Clinical Implications: Encourage adoption of team‑based intensive BP control (<130/80 mmHg) where feasible, with protocols for medication titration and monitoring; consider task‑shifting models to expand reach in resource‑limited areas while tracking cognitive outcomes.

Key Findings

  • Cluster RCT (n=33,995) with 327 villages; non‑physician‑led intervention produced net −22.0/−9.3 mmHg BP change over 48 months.
  • All‑cause dementia reduced (risk ratio 0.85; 95% CI 0.76–0.95); serious adverse events also lower (RR 0.94).

2. Lorundrostat Efficacy and Safety in Patients with Uncontrolled Hypertension.
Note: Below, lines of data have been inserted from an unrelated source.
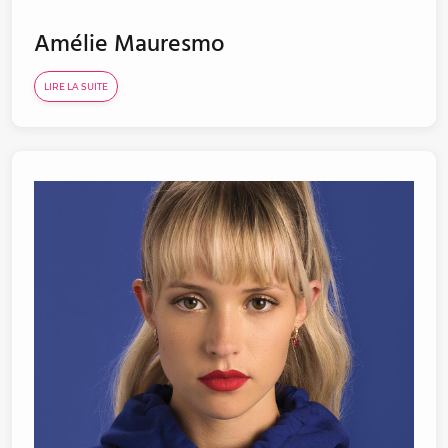
Amélie Mauresmo
LIRE LA SUITE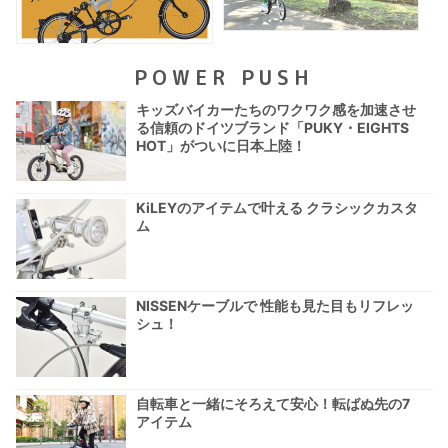
POWER PUSH
キッズバイカーたちのワクワク感を加速させ
る信頼のドイツブランド「PUKY・EIGHTS
HOT」がついに日本上陸！
KiLEYのアイテムで叶える クラシックカスタ
ム
NISSENケーブルで 性能も見た目もリフレッ
シュ！
自転車と一緒にそろえて安心！転ばぬ先の7
アイテム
87The New England journal of medicine · 2025PMID: 40267417

A multicenter double‑blind RCT (n=285) in patients on 2–5 antihypertensives with uncontrolled BP showed lorundrostat reduced 24‑hour ambulatory systolic BP vs placebo by ~6.5–7.9 mmHg at 12 weeks. Early effects were seen at 4 weeks; hyperkalaemia >6.0 mmol/L occurred in 5–7% of treated patients.

Impact: First robust RCT evidence that aldosterone synthase inhibition yields clinically meaningful ambulatory BP reductions in resistant hypertension; opens a new drug class but flags electrolyte safety considerations.

Clinical Implications: Lorundrostat may become an option for resistant hypertension pending longer‑term outcome and safety data; implement potassium monitoring protocols and consider comparative studies versus MRAs.

Key Findings

  • Placebo‑adjusted 24‑hour systolic BP reduction at 12 weeks: −7.9 mmHg (stable 50 mg) and −6.5 mmHg (dose‑adjustment arm).
  • Hyperkalaemia >6.0 mmol/L occurred in 5–7% of lorundrostat recipients; none in placebo.

3. Device-Related Complications in Transvenous Versus Subcutaneous Defibrillator Therapy During Long-Term Follow-Up: The PRAETORIAN-XL Trial.

78Circulation · 2025PMID: 40279654

An 8‑year extension of a randomized trial comparing S‑ICD (n=426) vs TV‑ICD (n=423) found no difference in the composite of all device‑related complications, but transvenous ICDs had higher rates of major and lead‑related complications over median 87.5 months, supporting S‑ICD in patients without pacing indications.

Impact: Provides long‑term randomized data informing ICD selection, with direct implications for reducing lead‑related morbidity and shaping shared decision‑making for patients who do not require pacing.

Clinical Implications: For ICD candidates without a pacing indication, preferential consideration of S‑ICD is reasonable to reduce long‑term major and lead‑related complications; counsel patients on trade‑offs and integrate findings into implantation policies.

Key Findings

  • Randomized 849 patients; median follow‑up 87.5 months.
  • Overall device‑related composite not significantly different, but TV‑ICD had higher major and lead‑related complications.